Lately when I drive down the beach road in Akumal, I get the feeling I’m on the back 9 of a golf course – an evident increase in golf carts.
If you just want to stay around Akumal, a golf cart is the way to go. However, the road is narrow, taxis drive fast, and there are lots of walkers and bikes.
Owning a golf cart in many respects is like owning a boat − lots of maintenance is required. The salt air is unforgiving. Batteries need to be replaced and they are not cheap. Vinyl seats have to be treated, and the rust just goes on and on. Then there are the topes to consider, so your cart has to have good clearance.
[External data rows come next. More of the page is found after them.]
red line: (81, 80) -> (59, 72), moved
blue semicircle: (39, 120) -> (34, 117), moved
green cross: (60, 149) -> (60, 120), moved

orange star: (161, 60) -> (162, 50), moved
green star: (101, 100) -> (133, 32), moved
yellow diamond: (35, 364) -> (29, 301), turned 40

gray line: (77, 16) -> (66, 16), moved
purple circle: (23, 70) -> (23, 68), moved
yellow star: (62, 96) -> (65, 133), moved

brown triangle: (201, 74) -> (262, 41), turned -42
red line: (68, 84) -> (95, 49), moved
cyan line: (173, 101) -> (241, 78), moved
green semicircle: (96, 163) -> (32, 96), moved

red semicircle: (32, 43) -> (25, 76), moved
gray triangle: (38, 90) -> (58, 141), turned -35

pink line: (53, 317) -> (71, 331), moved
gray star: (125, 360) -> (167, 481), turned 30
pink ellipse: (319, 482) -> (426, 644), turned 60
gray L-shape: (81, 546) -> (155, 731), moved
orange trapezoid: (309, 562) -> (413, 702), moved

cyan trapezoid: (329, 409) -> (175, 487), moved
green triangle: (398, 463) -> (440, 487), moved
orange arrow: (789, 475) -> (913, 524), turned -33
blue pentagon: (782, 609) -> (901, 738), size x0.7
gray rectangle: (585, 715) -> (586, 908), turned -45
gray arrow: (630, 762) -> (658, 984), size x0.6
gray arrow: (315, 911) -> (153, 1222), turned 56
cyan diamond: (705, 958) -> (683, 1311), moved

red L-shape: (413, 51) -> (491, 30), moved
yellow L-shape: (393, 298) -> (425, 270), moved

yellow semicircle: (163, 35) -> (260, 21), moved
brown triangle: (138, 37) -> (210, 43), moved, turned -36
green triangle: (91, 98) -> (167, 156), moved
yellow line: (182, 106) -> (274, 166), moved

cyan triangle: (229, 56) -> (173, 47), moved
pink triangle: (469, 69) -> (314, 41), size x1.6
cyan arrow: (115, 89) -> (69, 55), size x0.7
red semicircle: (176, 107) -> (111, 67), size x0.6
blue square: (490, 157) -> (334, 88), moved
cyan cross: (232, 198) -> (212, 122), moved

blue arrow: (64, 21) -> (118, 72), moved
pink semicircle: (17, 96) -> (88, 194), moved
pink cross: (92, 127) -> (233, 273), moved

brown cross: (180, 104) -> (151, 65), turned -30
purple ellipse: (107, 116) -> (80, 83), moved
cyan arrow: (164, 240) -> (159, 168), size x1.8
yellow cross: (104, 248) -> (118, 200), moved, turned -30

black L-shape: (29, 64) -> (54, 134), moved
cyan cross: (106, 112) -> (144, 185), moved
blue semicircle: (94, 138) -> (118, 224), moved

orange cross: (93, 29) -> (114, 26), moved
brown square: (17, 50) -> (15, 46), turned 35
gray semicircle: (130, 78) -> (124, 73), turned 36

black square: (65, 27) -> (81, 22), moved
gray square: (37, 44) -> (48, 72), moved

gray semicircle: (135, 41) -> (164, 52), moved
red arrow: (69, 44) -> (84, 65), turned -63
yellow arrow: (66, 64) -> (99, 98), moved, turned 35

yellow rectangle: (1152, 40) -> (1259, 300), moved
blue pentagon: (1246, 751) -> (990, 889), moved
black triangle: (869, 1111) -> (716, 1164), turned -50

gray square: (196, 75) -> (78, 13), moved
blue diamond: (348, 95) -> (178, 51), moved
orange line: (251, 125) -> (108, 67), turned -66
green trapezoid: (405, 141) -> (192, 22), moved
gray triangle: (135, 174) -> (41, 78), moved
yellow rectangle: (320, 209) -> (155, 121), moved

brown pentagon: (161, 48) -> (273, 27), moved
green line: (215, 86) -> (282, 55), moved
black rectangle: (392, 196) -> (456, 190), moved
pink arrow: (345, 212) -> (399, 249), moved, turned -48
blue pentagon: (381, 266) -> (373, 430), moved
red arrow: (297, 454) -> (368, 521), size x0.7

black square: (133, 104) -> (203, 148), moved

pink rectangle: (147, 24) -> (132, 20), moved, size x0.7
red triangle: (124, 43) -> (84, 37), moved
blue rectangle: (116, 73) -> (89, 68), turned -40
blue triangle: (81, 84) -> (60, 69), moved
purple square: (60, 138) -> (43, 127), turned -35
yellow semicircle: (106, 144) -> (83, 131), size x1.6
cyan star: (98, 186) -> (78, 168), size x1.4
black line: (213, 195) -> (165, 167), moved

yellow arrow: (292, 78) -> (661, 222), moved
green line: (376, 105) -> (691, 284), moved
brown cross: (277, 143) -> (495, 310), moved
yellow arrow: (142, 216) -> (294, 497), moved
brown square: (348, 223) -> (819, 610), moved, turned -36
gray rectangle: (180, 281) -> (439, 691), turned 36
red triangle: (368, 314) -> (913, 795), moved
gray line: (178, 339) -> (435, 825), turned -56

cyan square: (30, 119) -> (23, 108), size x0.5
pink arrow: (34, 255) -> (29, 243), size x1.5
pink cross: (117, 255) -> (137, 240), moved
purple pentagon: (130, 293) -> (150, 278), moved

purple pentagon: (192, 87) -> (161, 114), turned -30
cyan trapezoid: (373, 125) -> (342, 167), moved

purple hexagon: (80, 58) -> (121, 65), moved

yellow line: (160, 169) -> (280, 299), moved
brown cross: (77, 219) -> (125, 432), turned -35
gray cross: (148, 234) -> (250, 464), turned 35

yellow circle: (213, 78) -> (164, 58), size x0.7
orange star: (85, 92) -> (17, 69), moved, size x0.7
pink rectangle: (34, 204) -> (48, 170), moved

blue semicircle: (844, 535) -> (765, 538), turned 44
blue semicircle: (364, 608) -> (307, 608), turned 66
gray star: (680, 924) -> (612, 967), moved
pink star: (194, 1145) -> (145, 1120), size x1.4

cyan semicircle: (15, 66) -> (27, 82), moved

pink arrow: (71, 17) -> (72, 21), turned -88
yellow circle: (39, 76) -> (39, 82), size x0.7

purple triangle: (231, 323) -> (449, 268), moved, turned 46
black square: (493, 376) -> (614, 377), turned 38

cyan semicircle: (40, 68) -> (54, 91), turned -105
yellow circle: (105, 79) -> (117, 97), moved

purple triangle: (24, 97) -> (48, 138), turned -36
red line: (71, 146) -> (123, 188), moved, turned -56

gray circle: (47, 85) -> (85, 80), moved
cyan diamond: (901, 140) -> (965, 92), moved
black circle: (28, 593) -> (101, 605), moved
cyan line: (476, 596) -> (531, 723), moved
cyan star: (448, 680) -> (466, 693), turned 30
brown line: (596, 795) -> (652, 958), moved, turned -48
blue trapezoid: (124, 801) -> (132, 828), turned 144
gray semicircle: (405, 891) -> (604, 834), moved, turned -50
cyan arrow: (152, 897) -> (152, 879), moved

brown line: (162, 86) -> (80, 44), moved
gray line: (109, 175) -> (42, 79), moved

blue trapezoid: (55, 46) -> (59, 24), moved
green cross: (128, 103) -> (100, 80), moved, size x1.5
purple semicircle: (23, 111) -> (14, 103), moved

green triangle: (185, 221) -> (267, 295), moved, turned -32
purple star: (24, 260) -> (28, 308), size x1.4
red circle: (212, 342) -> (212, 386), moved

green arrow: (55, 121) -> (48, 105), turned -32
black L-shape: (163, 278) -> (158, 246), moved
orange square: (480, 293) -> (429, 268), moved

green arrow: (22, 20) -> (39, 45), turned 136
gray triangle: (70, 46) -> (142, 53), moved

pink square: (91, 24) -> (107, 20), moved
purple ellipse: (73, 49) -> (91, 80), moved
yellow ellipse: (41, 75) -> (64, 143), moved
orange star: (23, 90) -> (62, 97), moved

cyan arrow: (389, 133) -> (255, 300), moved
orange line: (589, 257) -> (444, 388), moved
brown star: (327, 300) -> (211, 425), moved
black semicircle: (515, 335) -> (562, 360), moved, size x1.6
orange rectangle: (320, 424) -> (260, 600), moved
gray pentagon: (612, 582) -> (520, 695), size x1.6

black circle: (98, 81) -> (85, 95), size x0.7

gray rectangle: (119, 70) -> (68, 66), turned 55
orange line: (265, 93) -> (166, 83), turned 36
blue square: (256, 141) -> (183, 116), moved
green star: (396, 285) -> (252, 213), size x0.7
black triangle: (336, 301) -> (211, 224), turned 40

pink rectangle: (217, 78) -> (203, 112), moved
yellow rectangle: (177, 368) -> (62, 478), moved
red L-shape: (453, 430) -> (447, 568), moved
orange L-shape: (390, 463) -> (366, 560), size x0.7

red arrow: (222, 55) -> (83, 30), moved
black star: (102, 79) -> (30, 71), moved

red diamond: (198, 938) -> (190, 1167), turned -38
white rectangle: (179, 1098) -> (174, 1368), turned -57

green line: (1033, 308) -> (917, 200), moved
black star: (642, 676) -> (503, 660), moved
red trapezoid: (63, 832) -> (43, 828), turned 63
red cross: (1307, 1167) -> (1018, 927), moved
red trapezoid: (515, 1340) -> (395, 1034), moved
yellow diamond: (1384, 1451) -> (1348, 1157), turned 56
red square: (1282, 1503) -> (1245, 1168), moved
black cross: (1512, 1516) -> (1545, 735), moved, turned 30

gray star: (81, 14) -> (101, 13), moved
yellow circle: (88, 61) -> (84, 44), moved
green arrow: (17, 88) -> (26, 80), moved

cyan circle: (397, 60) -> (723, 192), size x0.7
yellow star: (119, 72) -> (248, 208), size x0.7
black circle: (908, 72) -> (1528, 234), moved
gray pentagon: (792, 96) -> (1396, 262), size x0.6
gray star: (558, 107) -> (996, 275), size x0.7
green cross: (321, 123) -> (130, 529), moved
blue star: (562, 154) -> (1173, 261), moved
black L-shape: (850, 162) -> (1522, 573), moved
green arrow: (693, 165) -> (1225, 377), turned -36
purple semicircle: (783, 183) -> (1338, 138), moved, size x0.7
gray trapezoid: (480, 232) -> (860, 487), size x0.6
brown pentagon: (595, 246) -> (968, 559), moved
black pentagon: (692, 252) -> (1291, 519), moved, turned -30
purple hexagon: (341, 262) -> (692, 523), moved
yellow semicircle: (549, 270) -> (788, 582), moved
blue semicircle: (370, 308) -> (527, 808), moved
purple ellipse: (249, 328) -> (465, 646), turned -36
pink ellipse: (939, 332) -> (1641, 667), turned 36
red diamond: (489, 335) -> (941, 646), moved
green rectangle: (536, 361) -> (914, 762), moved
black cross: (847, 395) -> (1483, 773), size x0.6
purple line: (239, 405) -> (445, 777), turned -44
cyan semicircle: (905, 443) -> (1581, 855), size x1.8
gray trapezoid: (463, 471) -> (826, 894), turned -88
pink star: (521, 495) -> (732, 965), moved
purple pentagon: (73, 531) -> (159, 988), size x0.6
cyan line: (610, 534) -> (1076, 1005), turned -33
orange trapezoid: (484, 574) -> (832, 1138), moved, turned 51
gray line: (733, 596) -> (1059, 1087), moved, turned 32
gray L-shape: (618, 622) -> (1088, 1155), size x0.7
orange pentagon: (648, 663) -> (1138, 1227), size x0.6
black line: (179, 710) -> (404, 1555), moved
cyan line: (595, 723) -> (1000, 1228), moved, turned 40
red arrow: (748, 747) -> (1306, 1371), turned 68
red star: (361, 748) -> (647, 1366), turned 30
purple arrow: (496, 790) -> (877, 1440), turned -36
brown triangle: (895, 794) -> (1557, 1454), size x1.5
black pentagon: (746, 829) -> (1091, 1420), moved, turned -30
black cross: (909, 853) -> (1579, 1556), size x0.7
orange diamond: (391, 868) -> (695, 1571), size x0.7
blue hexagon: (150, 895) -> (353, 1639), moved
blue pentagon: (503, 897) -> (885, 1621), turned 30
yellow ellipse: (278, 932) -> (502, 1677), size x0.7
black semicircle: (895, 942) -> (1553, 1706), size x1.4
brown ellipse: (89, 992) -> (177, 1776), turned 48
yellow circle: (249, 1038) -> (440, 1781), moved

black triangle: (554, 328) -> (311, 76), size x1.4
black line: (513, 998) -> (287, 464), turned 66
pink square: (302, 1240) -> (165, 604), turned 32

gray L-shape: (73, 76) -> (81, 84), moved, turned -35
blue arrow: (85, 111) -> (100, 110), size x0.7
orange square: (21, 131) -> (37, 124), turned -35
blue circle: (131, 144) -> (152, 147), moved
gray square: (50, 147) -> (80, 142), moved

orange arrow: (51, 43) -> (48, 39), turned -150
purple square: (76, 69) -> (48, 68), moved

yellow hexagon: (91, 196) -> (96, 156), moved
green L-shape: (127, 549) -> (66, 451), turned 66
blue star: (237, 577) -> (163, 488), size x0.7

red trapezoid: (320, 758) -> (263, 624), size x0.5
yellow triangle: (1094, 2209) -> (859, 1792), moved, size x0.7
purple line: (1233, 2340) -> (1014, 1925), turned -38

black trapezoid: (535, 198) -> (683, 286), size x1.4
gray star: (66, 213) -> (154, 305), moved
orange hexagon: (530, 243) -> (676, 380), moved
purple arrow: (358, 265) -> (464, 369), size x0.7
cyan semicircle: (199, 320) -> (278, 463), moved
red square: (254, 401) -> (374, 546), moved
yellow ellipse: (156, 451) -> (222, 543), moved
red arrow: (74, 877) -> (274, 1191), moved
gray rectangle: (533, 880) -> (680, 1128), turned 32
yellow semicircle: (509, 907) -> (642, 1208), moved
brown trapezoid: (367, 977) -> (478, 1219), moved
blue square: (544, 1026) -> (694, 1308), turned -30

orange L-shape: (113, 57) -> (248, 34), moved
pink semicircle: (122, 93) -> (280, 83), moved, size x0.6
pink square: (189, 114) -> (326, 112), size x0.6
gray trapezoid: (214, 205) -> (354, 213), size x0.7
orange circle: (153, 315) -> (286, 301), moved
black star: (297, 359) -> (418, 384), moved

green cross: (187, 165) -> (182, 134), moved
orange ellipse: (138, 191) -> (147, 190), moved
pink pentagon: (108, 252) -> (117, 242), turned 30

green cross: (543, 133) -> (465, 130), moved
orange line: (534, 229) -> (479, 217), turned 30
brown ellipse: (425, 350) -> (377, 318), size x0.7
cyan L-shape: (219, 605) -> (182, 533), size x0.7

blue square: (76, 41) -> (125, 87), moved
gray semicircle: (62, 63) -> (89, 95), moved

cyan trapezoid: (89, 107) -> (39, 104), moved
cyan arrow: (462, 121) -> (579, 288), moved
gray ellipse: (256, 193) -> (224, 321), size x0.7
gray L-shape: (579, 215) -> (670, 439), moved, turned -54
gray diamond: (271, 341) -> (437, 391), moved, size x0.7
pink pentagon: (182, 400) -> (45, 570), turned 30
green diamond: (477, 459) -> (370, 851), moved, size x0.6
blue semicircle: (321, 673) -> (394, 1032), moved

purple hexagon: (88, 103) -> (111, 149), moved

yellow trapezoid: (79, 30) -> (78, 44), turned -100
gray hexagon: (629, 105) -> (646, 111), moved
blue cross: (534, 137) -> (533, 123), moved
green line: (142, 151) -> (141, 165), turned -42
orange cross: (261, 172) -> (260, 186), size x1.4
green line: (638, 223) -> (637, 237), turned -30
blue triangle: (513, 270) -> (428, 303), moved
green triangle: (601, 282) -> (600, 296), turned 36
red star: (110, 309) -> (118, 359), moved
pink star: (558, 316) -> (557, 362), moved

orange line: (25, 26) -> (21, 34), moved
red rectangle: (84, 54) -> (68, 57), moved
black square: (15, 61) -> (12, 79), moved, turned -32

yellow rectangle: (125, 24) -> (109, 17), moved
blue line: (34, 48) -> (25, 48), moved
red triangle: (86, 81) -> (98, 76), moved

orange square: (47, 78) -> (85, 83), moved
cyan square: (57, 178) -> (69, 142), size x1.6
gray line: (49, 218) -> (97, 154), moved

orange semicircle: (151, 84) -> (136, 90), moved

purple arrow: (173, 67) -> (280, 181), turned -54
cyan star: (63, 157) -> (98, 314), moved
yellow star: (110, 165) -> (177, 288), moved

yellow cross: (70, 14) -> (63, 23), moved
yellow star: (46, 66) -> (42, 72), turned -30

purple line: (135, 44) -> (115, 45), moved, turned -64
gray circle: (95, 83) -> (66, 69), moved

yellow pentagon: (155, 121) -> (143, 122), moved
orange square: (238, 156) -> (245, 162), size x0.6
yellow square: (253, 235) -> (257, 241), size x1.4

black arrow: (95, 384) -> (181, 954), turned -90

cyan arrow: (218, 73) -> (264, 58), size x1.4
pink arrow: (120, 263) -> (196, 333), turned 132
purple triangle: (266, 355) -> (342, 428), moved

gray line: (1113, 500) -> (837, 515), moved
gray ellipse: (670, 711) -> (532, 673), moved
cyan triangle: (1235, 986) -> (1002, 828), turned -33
I interviewed my friend Joel, who has become an expert on golf carts and this is what he tells me. Routine maintenance is a must. That is done by you if you own the cart. You have to remember to charge it overnight if it’s battery operated. Joel rents one of carts to renters of his house. Here are some of his guidelines and requirements: The cart is fully charged when you receive it. Park in the same place when you leave. Always call us if there is a problem. Max capacity of 4 adults. No drivers under the age of 16. This also means a 5 year old on your lap cannot drive.
Golf carts cannot cross the bridge into the pueblo. The local police may take notice and could give you a ticket or fine.
It is a fun way to get around. Please keep in mind that if you choose a golf cart, you are sharing the road with lots of cars, vans, walkers and people on bikes. If you find a line of cars behind you, pull over so they can pass. A little common courtesy for all on the road goes a long way for a joyful ride.